This study employs an interpretivist paradigm to capture the subjective experiences of first-year ECP nursing students on their learning of academic writing. It explains the dynamics of individuals who are engaged in the social world they are interpreting.35 Locating this study within an interpretivist paradigm is important because the writing centre, which provides the context for the study, adopts policies of teaching and learning of academic writing that should be informed by the contextual realities of the students. Phenomenography was employed as a research methodology because it is a research approach that effectively represents the qualitatively different ways people experience, conceptualise and understand various aspects of a phenomenon. The focus is thus on the variation of participants’ experiences of phenomena.36 In this study, phenomenography was useful in understanding how nursing students experienced and conceptualised academic writing in relation to the discipline of nursing.

Study population

The target group for this study was the first-year students admitted into the ECP stream of the Department of Nursing. The ECP students, usually 20% of the annual intake, undergo 5 years of nursing training, instead of the 4 years undergone by the rest of the students. In order to improve their academic literacy, the department of nursing offers them the EPP module that includes academic writing presentations, tutorials from the writing centre, computer literacy from the information and Communication Systems (ICS) department and information literacy from the library department. The researcher, as a participant, wanted to understand the contribution of the intervention programme of the writing centre on the academic writing skills of these students. Thus, the study used purposive sampling for the selection of the participants (see Table 1).
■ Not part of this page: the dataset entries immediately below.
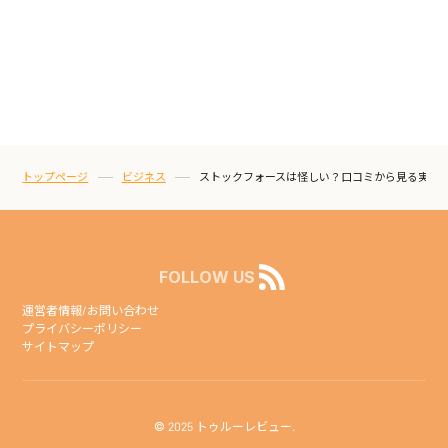
トップページ
ビジネス
ストックフォースは怪しい？口コミから見る実態
FOLLOW US
運営者情報/お問い合わせ
プライバシーポリシー
サイトマップ
© 2025 トゥルーレビュー.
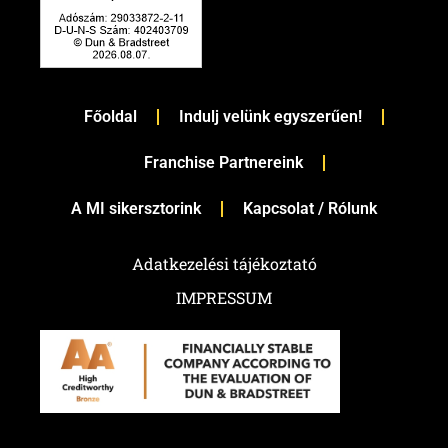
Főoldal
Indulj velünk egyszerűen!
Franchise Partnereink
A MI sikersztorink
Kapcsolat / Rólunk
Adatkezelési tájékoztató
IMPRESSUM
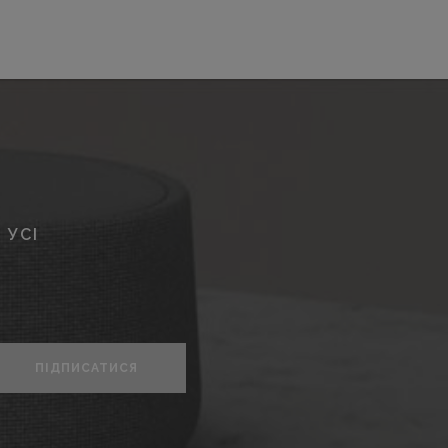
 УСІ
ПІДПИСАТИСЯ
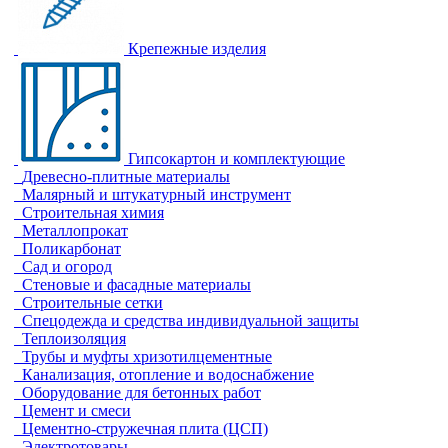
Крепежные изделия
Гипсокартон и комплектующие
Древесно-плитные материалы
Малярный и штукатурный инструмент
Строительная химия
Металлопрокат
Поликарбонат
Сад и огород
Стеновые и фасадные материалы
Строительные сетки
Спецодежда и средства индивидуальной защиты
Теплоизоляция
Трубы и муфты хризотилцементные
Канализация, отопление и водоснабжение
Оборудование для бетонных работ
Цемент и смеси
Цементно-стружечная плита (ЦСП)
Электротовары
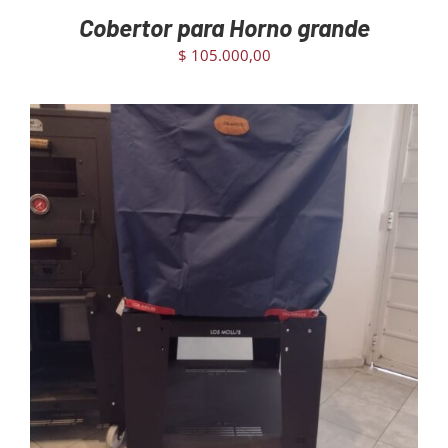
Cobertor para Horno grande
$
105.000,00
AGREGAR AL CARRITO
/
DETAILS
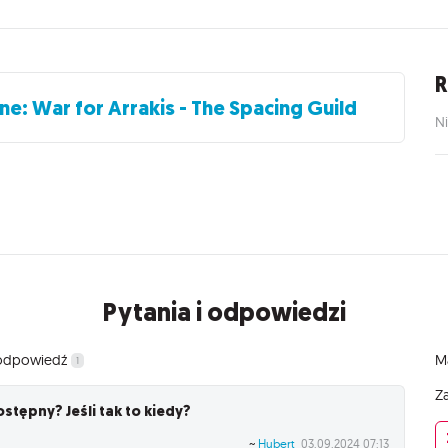
R
ne: War for Arrakis - The Spacing Guild
Ni
Pytania i odpowiedzi
 odpowiedź
Ma
1
Za
stępny? Jeśli tak to kiedy?
~
Hubert
03.09.2024 07:13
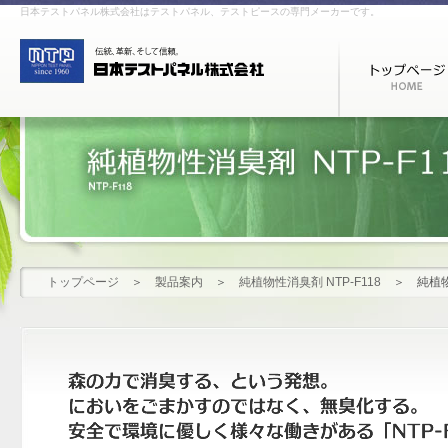
日本テストパネル株式会社はテストパネル、テストピースの専門メーカーです。
トップページ
＞
製品案内
＞
純植物性消臭剤 NTP-F118
＞
純植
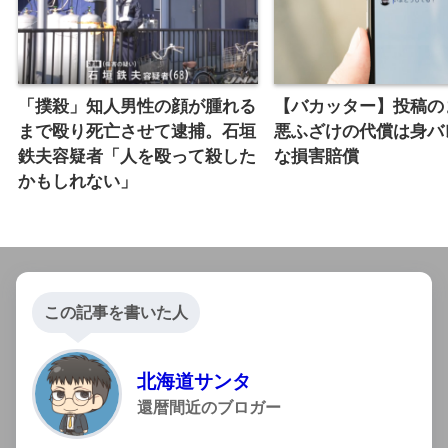
「撲殺」知人男性の顔が腫れる
【バカッター】投稿のま
まで殴り死亡させて逮捕。石垣
悪ふざけの代償は身バ
鉄夫容疑者「人を殴って殺した
な損害賠償
かもしれない」
この記事を書いた人
北海道サンタ
還暦間近のブロガー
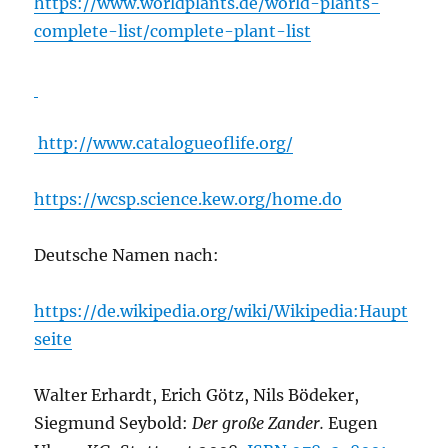
https://www.worldplants.de/world-plants-
complete-list/complete-plant-list
http://www.catalogueoflife.org/
https://wcsp.science.kew.org/home.do
Deutsche Namen nach:
https://de.wikipedia.org/wiki/Wikipedia:Haupt
seite
Walter Erhardt, Erich Götz, Nils Bödeker,
Siegmund Seybold:
Der große Zander.
Eugen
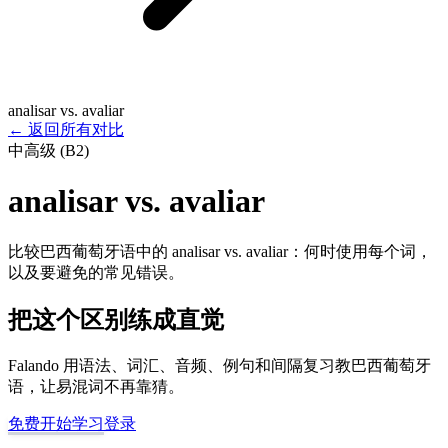
analisar vs. avaliar
←
返回所有对比
中高级 (B2)
analisar vs. avaliar
比较巴西葡萄牙语中的 analisar vs. avaliar：何时使用每个词，
以及要避免的常见错误。
把这个区别练成直觉
Falando 用语法、词汇、音频、例句和间隔复习教巴西葡萄牙
语，让易混词不再靠猜。
免费开始学习
登录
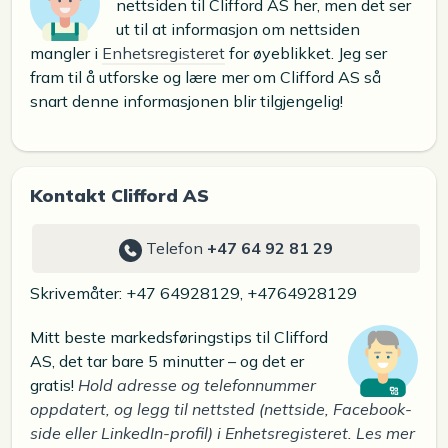
nettsiden til Clifford AS her, men det ser
ut til at informasjon om nettsiden
mangler i
Enhetsregisteret
for øyeblikket. Jeg ser
fram til å utforske og lære mer om Clifford AS så
snart denne informasjonen blir tilgjengelig!
Kontakt Clifford AS
Telefon
+47 64 92 81 29
Skrivemåter: +47 64928129, +4764928129
Mitt beste markedsføringstips til Clifford
AS, det tar bare 5 minutter – og det er
gratis!
Hold adresse og telefonnummer
oppdatert, og legg til nettsted (nettside, Facebook-
side eller LinkedIn-profil) i Enhetsregisteret. Les mer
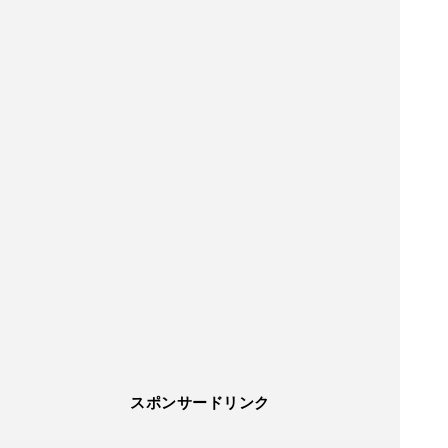
スポンサードリンク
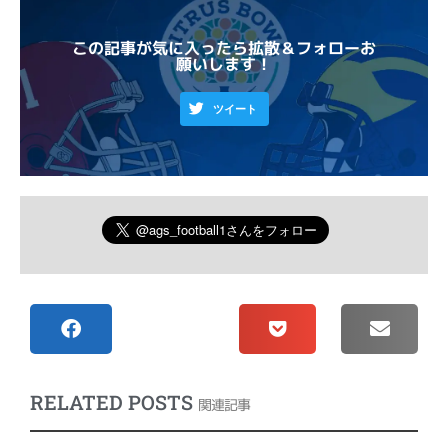
この記事が気に入ったら拡散＆フォローお
願いします！
ツイート
RELATED POSTS
関連記事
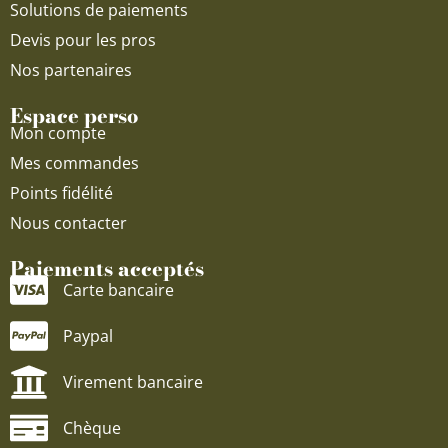
Solutions de paiements
Devis pour les pros
Nos partenaires
Espace perso
Mon compte
Mes commandes
Points fidélité
Nous contacter
Paiements acceptés
Carte bancaire
Paypal
Virement bancaire
Chèque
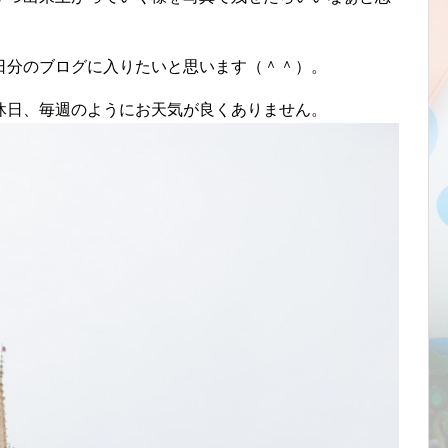
日分のブログに入りたいと思います（＾＾）。
休日、毎週のようにお天気が良くありません。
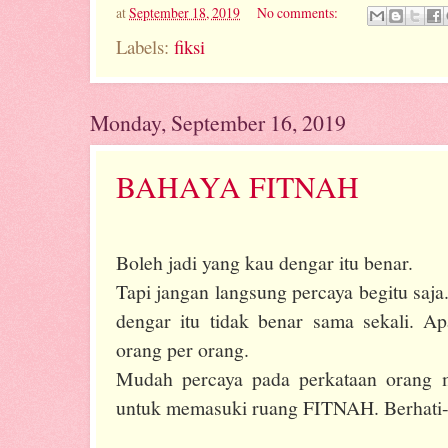
at
September 18, 2019
No comments:
Labels:
fiksi
Monday, September 16, 2019
BAHAYA FITNAH
Boleh jadi yang kau dengar itu benar.
Tapi jangan langsung percaya begitu saja
dengar itu tidak benar sama sekali. Apa
orang per orang.
Mudah percaya pada perkataan orang m
untuk memasuki ruang FITNAH. Berhati-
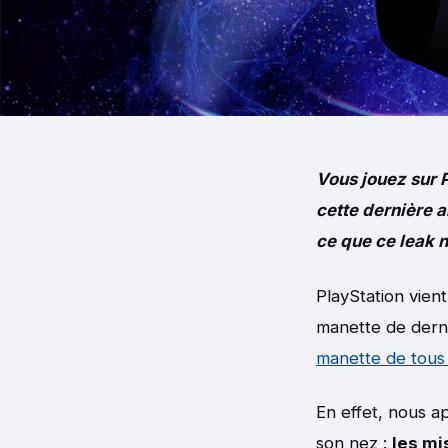
Vous jouez sur 
cette dernière 
ce que ce leak 
PlayStation vien
manette de derni
manette de tous
En effet, nous a
son nez :
les mi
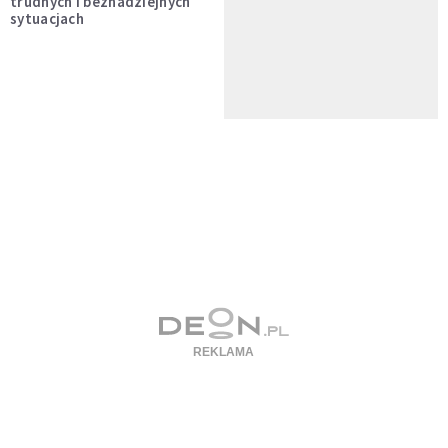
trudnych i beznadziejnych
sytuacjach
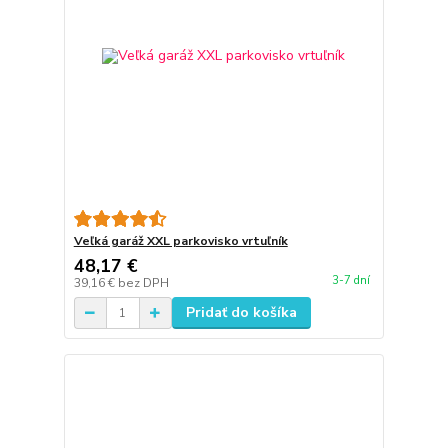
Veľká garáž XXL parkovisko vrtuľník
48,17 €
3-7 dní
39,16 €
bez DPH
Pridať do košíka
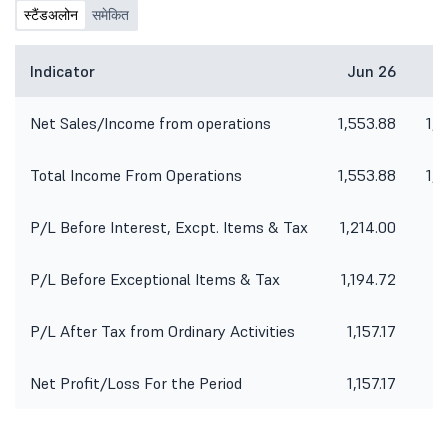
स्टैंडअलोन
समेकित
Indicator
Jun 26
M
Net Sales/Income from operations
1,553.88
1,
Total Income From Operations
1,553.88
1,
P/L Before Interest, Excpt. Items & Tax
1,214.00
8
P/L Before Exceptional Items & Tax
1,194.72
8
P/L After Tax from Ordinary Activities
1,157.17
8
Net Profit/Loss For the Period
1,157.17
8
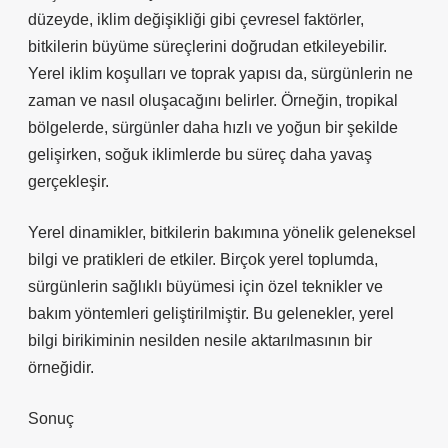
düzeyde, iklim değişikliği gibi çevresel faktörler,
bitkilerin büyüme süreçlerini doğrudan etkileyebilir.
Yerel iklim koşulları ve toprak yapısı da, sürgünlerin ne
zaman ve nasıl oluşacağını belirler. Örneğin, tropikal
bölgelerde, sürgünler daha hızlı ve yoğun bir şekilde
gelişirken, soğuk iklimlerde bu süreç daha yavaş
gerçekleşir.
Yerel dinamikler, bitkilerin bakımına yönelik geleneksel
bilgi ve pratikleri de etkiler. Birçok yerel toplumda,
sürgünlerin sağlıklı büyümesi için özel teknikler ve
bakım yöntemleri geliştirilmiştir. Bu gelenekler, yerel
bilgi birikiminin nesilden nesile aktarılmasının bir
örneğidir.
Sonuç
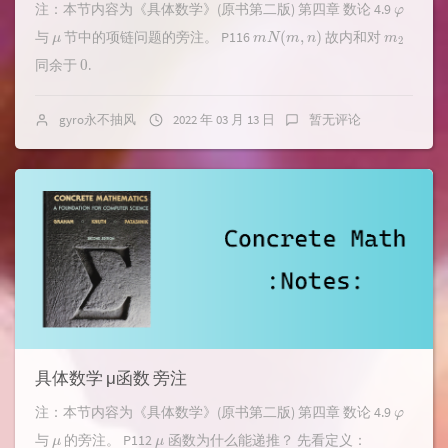
注：本节内容为《具体数学》(原书第二版) 第四章 数论 4.9
μ
m
N
(
m
,
n
)
m
2
与
节中的项链问题的旁注。 P116
故内和对
0
同余于
.
gyro永不抽风
2022 年 03 月 13 日
暂无评论
具体数学 μ函数 旁注
φ
注：本节内容为《具体数学》(原书第二版) 第四章 数论 4.9
μ
μ
与
的旁注。 P112
函数为什么能递推？ 先看定义：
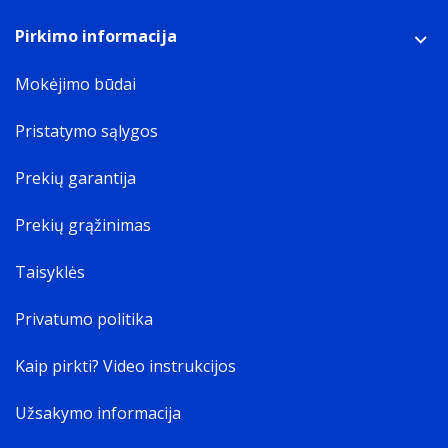
Pirkimo informacija
Mokėjimo būdai
Pristatymo sąlygos
Prekių garantija
Prekių grąžinimas
Taisyklės
Privatumo politika
Kaip pirkti? Video instrukcijos
Užsakymo informacija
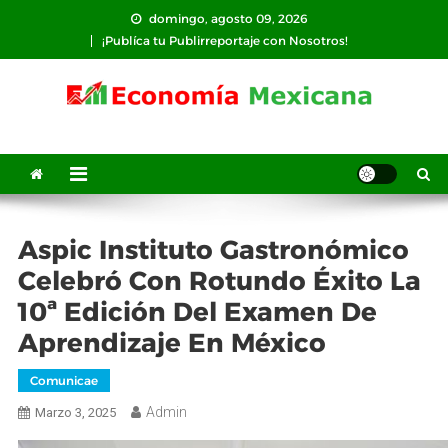
Saltar
domingo, agosto 09, 2026
al
¡Publíca tu Publirreportaje con Nosotros!
contenido
Aspic Instituto Gastronómico
Celebró Con Rotundo Éxito La
10ª Edición Del Examen De
Aprendizaje En México
Comunicae
Admin
Marzo 3, 2025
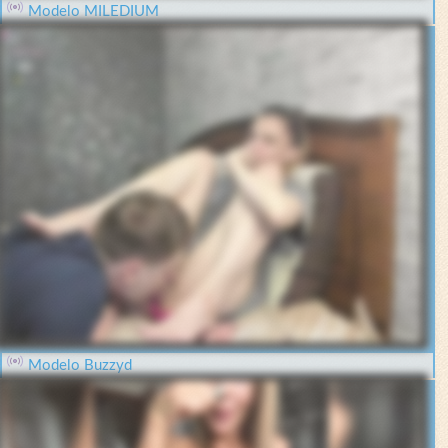
Modelo MILEDIUM
Modelo Buzzyd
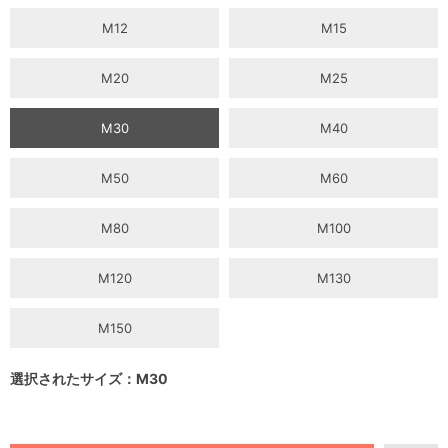
M12
M15
M20
M25
M30
M40
M50
M60
M80
M100
M120
M130
M150
選択されたサイズ：M30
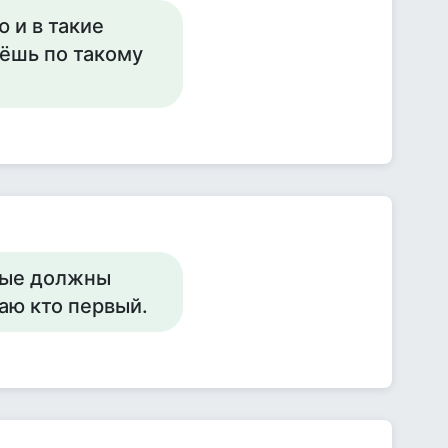
 и в такие
ёшь по такому
орые должны
наю кто первый.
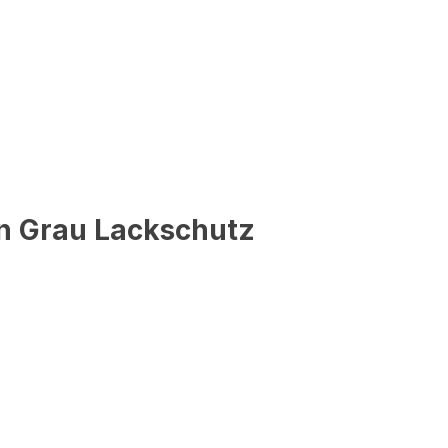
n Grau Lackschutz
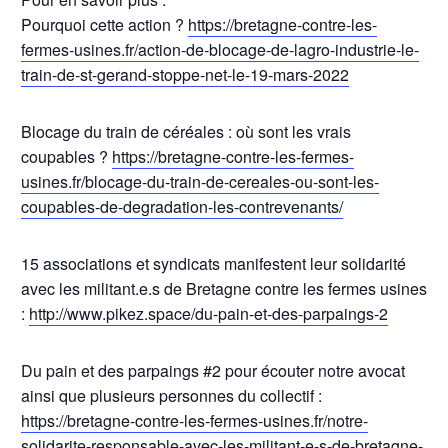
Pourquoi cette action ?
https://bretagne-contre-les-
fermes-usines.fr/action-de-blocage-de-lagro-industrie-le-
train-de-st-gerand-stoppe-net-le-19-mars-2022
Blocage du train de céréales : où sont les vrais
coupables ?
https://bretagne-contre-les-fermes-
usines.fr/blocage-du-train-de-cereales-ou-sont-les-
coupables-de-degradation-les-contrevenants/
15 associations et syndicats manifestent leur solidarité
avec les militant.e.s de Bretagne contre les fermes usines
:
http://www.pikez.space/du-pain-et-des-parpaings-2
Du pain et des parpaings #2 pour écouter notre avocat
ainsi que plusieurs personnes du collectif :
https://bretagne-contre-les-fermes-usines.fr/notre-
solidarite-responsable-avec-les-militant-e-s-de-bretagne-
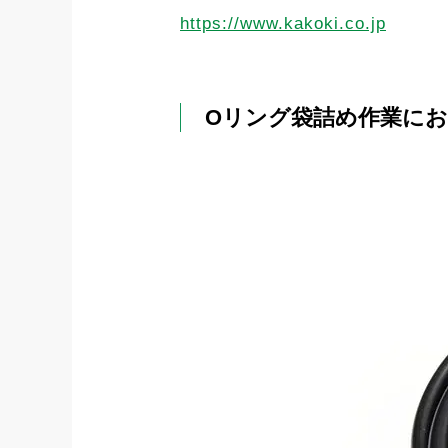
https://www.kakoki.co.jp
Oリング袋詰め作業に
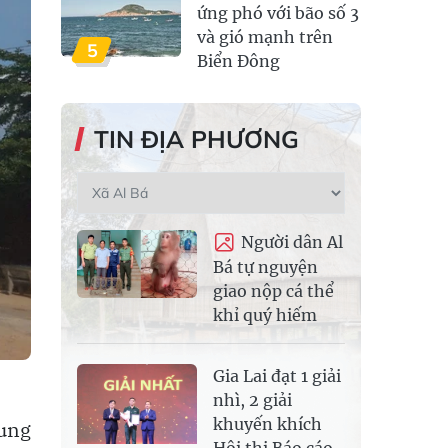
ứng phó với bão số 3
và gió mạnh trên
5
Biển Đông
TIN ĐỊA PHƯƠNG
Người dân Al
Bá tự nguyện
giao nộp cá thể
khỉ quý hiếm
Gia Lai đạt 1 giải
nhì, 2 giải
khuyến khích
ung
Hội thi Báo cáo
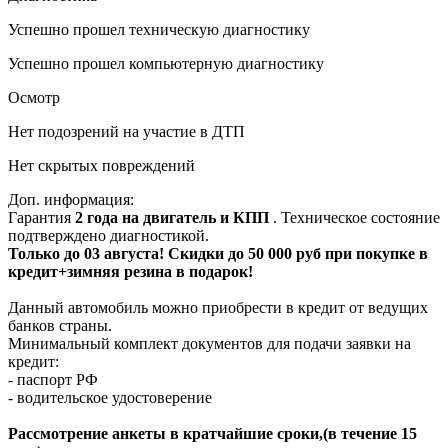
Успешно прошел техническую диагностику
Успешно прошел компьютерную диагностику
Осмотр
Нет подозрений на участие в ДТП
Нет скрытых повреждений
Доп. информация:
Гарантия
2 года на двигатель и КПП
. Техническое состояние
подтверждено диагностикой.
Только до 03 августа! Скидки до 50 000 руб при покупке в
кредит+зимняя резина в подарок!
Данный автомобиль можно приобрести в кредит от ведущих
банков страны.
Минимальный комплект документов для подачи заявки на
кредит:
- паспорт РФ
- водительское удостоверение
Рассмотрение анкеты в кратчайшие сроки,(в течение 15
TABLE 1: Biography profile of participants and schooling background.

As shown in Table 1, participants comprised equally distributed males and female, who come from predominantly rural backgrounds. All participants are isiZulu speaking black people, albeit a sheer coincidence.

Data collection and analysis

The data production strategy in phenomenography assists participants to reflect on their experiences of a phenomenon.34 As such, data production comprised a complex battery of activities by participants. These included individual interviews and two focus group discussions. This triangulation of data-collection methods was intended to produce a comprehensive reflection of the phenomenon. Through these activities, the participant was encouraged to reflect on their development of effective academic writing development.37 As such, participants were able to reflect on the impact of the activities of the writing centre, discipline lecturers and clinical mentors, in their academic writing development.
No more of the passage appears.